Snapchat gives users the option to download all their data. This includes information like: saved chats, sent and received snaps, account history, and much more. I plan to run a mock analysis on my chat usage to showcase and expand my skills.

Last updated 10/19/2022

Tech Used:

  • SQL
  • Python
  • Tableau

My Data Adventure:

The Transformation

Snapchat delivers your information in labeled JSON files. JSON is great for storing data but in my case, I first converted them to CSV files. Although Microsoft Server allows JSON, with CSV's I don't have to worry about sub-objects or sub-arrays. To help me, I turned to Python and the Pandas library. The process was pretty simple, consisting of loading and formatting the desired file to be converted. After that, I had some problems converting the formatted file because the original JSON contained nested data. The Pandas library came to my rescue and after flattening the JSON file, I was able to convert the dataframe to CSV.

SQL Shenanigans

Once I was able to import my data to SQL (Microsoft Server), the real work was able to begin. Aside from a class in college and some practice problems, my use of SQL was limited but I had faith and a cheat sheet. The purpose of my first query was to gauge who had sent me the most chats. As of now, Snapchat treats group chats as individuals. This was important to note because I had friends who I only interacted with in group chats, leading to lower individual amounts.

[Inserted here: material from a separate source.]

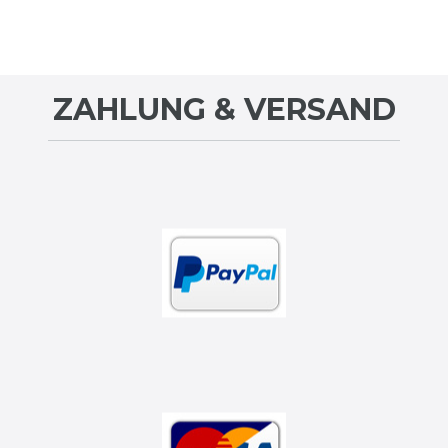
ZAHLUNG & VERSAND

On my second query, I decided to flex my SQL muscles and kick up the complexity of my search. Using a Common Table Expression, I was able to further break down my original query. This time I started by creating my temporary table. My reason for using a CTE as opposed to a subquery was readability. For me, it was easier to keep track of things sequentially as opposed to having a query nested in the middle of my logic.

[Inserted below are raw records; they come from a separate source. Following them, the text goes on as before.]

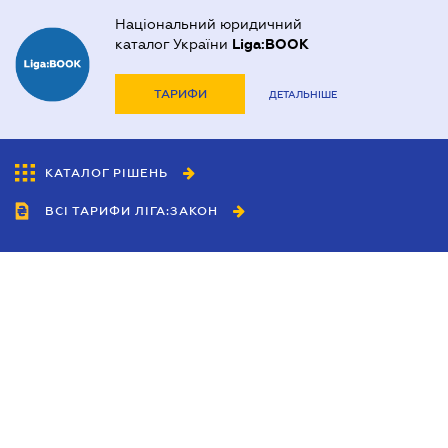
Національний юридичний
каталог України
Liga:BOOK
ТАРИФИ
ДЕТАЛЬНІШЕ
КАТАЛОГ РІШЕНЬ
ВСІ ТАРИФИ ЛІГА:ЗАКОН
Співробітництво
Агенти
Дилери
Політика конфіденційності
Умови використання сайту
Реклама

One of the problems I encountered was my percentages kept appearing as 0. After checking each of my variables individually, I realized the math wasn't wrong. I was simply doing integer division. Everything made sense, of course there isn't an integer between 1 and 0. I casted my tot_received variable as a float and my problems disappeared.

Visualizing My Activity

This part of the process was easily the most shocking for me. Seeing the data represented visually as opposed to numerically made it a lot easier to notice trends. The treemap looked about how I expected; it's the visual equivalent of my first query. What really surprised me was the times at which I would be receiving chats. Across the 8 years I've been using Snapchat, 7am-1pm have consistenly been the lowest points of chats received. Before, I imagined it would've been the opposite, with my highest points being in the middle of the day. Instead, my highest amount of received chats came from the hours of 8pm-3am. This trend continues on a day-to-day basis as well. I thought the weekend would deviate more than it did, but the dip was delayed by only an hour.

Take Aways & Observations

A few things surprised me when I first began looking at my data. There were people I hadn't talked with in a while that I had a lot more contact with than I remembered. There are people I feel I have talked with more than what is shown. I believe that Snapchat was my medium of choice for conversation and the rise in usage over the years can be attributed to my use of group chats. This data was not representative of my relationships because I was looking at them through the vacuum of Snapchat.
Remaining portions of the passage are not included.